◆ **ASSIGNMENT**:
Give back all of the records exactly.

[Page-level text extractions]
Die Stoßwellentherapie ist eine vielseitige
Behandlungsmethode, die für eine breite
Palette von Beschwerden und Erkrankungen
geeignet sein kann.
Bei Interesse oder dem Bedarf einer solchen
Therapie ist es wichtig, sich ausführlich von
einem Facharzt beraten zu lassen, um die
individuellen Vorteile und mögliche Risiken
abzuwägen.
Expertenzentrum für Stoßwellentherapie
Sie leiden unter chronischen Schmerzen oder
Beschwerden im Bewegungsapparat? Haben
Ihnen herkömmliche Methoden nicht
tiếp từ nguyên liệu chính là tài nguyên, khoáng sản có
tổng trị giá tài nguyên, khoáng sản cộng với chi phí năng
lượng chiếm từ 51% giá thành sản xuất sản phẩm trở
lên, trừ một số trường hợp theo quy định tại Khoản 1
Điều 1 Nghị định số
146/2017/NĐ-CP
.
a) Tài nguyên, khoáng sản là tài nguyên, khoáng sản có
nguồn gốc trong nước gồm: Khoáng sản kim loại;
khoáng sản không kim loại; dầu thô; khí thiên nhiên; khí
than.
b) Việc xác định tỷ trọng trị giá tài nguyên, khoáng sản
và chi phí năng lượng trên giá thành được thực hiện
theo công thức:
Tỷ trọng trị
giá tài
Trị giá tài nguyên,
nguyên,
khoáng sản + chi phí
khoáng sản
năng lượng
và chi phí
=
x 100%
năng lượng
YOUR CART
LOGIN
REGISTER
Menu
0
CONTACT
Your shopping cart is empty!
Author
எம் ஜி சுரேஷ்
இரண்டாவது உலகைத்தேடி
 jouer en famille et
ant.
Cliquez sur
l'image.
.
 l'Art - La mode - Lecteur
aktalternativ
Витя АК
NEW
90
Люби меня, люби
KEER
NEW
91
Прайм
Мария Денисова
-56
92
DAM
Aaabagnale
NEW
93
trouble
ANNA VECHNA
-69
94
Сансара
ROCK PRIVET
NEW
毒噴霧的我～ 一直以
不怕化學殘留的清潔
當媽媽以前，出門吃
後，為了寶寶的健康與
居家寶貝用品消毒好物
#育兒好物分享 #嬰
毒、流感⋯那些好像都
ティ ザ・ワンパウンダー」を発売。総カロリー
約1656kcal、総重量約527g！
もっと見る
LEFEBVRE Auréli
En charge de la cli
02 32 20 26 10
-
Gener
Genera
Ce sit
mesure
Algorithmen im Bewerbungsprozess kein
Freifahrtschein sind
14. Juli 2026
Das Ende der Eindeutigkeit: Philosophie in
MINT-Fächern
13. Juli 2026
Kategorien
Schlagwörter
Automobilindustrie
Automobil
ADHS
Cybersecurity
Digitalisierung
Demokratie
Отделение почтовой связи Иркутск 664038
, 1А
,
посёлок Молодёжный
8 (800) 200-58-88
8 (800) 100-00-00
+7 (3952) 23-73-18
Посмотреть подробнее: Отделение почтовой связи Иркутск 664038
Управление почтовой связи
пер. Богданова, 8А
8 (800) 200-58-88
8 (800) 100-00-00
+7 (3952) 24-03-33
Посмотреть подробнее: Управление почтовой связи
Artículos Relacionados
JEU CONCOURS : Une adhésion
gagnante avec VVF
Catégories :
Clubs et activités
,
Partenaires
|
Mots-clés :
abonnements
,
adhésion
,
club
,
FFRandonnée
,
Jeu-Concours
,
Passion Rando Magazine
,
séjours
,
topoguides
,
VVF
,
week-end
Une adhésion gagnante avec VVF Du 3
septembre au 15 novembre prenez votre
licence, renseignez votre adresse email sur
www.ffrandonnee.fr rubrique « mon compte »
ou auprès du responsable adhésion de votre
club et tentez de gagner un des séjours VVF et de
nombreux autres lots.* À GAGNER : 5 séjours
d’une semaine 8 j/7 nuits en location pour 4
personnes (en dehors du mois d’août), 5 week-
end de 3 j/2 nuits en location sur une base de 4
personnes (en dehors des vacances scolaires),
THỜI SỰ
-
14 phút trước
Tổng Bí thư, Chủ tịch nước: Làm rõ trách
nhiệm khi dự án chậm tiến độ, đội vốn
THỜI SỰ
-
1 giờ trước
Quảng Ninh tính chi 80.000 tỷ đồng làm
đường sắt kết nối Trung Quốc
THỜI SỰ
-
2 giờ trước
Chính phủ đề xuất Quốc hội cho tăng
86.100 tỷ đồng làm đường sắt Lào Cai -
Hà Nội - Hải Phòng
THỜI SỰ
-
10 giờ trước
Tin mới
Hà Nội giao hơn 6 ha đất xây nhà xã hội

◆ **SOLUTION TO THE PROBLEM**:
Die Stoßwellentherapie ist eine vielseitige
Behandlungsmethode, die für eine breite
Palette von Beschwerden und Erkrankungen
geeignet sein kann.
Bei Interesse oder dem Bedarf einer solchen
Therapie ist es wichtig, sich ausführlich von
einem Facharzt beraten zu lassen, um die
individuellen Vorteile und mögliche Risiken
abzuwägen.
Expertenzentrum für Stoßwellentherapie
Sie leiden unter chronischen Schmerzen oder
Beschwerden im Bewegungsapparat? Haben
Ihnen herkömmliche Methoden nicht
tiếp từ nguyên liệu chính là tài nguyên, khoáng sản có
tổng trị giá tài nguyên, khoáng sản cộng với chi phí năng
lượng chiếm từ 51% giá thành sản xuất sản phẩm trở
lên, trừ một số trường hợp theo quy định tại Khoản 1
Điều 1 Nghị định số
146/2017/NĐ-CP
.
a) Tài nguyên, khoáng sản là tài nguyên, khoáng sản có
nguồn gốc trong nước gồm: Khoáng sản kim loại;
khoáng sản không kim loại; dầu thô; khí thiên nhiên; khí
than.
b) Việc xác định tỷ trọng trị giá tài nguyên, khoáng sản
và chi phí năng lượng trên giá thành được thực hiện
theo công thức:
Tỷ trọng trị
giá tài
Trị giá tài nguyên,
nguyên,
khoáng sản + chi phí
khoáng sản
năng lượng
và chi phí
=
x 100%
năng lượng
YOUR CART
LOGIN
REGISTER
Menu
0
CONTACT
Your shopping cart is empty!
Author
எம் ஜி சுரேஷ்
இரண்டாவது உலகைத்தேடி
 jouer en famille et
ant.
Cliquez sur
l'image.
.
 l'Art - La mode - Lecteur
aktalternativ
Витя АК
NEW
90
Люби меня, люби
KEER
NEW
91
Прайм
Мария Денисова
-56
92
DAM
Aaabagnale
NEW
93
trouble
ANNA VECHNA
-69
94
Сансара
ROCK PRIVET
NEW
毒噴霧的我～ 一直以
不怕化學殘留的清潔
當媽媽以前，出門吃
後，為了寶寶的健康與
居家寶貝用品消毒好物
#育兒好物分享 #嬰
毒、流感⋯那些好像都
ティ ザ・ワンパウンダー」を発売。総カロリー
約1656kcal、総重量約527g！
もっと見る
LEFEBVRE Auréli
En charge de la cli
02 32 20 26 10
-
Gener
Genera
Ce sit
mesure
Algorithmen im Bewerbungsprozess kein
Freifahrtschein sind
14. Juli 2026
Das Ende der Eindeutigkeit: Philosophie in
MINT-Fächern
13. Juli 2026
Kategorien
Schlagwörter
Automobilindustrie
Automobil
ADHS
Cybersecurity
Digitalisierung
Demokratie
Отделение почтовой связи Иркутск 664038
, 1А
,
посёлок Молодёжный
8 (800) 200-58-88
8 (800) 100-00-00
+7 (3952) 23-73-18
Посмотреть подробнее: Отделение почтовой связи Иркутск 664038
Управление почтовой связи
пер. Богданова, 8А
8 (800) 200-58-88
8 (800) 100-00-00
+7 (3952) 24-03-33
Посмотреть подробнее: Управление почтовой связи
Artículos Relacionados
JEU CONCOURS : Une adhésion
gagnante avec VVF
Catégories :
Clubs et activités
,
Partenaires
|
Mots-clés :
abonnements
,
adhésion
,
club
,
FFRandonnée
,
Jeu-Concours
,
Passion Rando Magazine
,
séjours
,
topoguides
,
VVF
,
week-end
Une adhésion gagnante avec VVF Du 3
septembre au 15 novembre prenez votre
licence, renseignez votre adresse email sur
www.ffrandonnee.fr rubrique « mon compte »
ou auprès du responsable adhésion de votre
club et tentez de gagner un des séjours VVF et de
nombreux autres lots.* À GAGNER : 5 séjours
d’une semaine 8 j/7 nuits en location pour 4
personnes (en dehors du mois d’août), 5 week-
end de 3 j/2 nuits en location sur une base de 4
personnes (en dehors des vacances scolaires),
THỜI SỰ
-
14 phút trước
Tổng Bí thư, Chủ tịch nước: Làm rõ trách
nhiệm khi dự án chậm tiến độ, đội vốn
THỜI SỰ
-
1 giờ trước
Quảng Ninh tính chi 80.000 tỷ đồng làm
đường sắt kết nối Trung Quốc
THỜI SỰ
-
2 giờ trước
Chính phủ đề xuất Quốc hội cho tăng
86.100 tỷ đồng làm đường sắt Lào Cai -
Hà Nội - Hải Phòng
THỜI SỰ
-
10 giờ trước
Tin mới
Hà Nội giao hơn 6 ha đất xây nhà xã hội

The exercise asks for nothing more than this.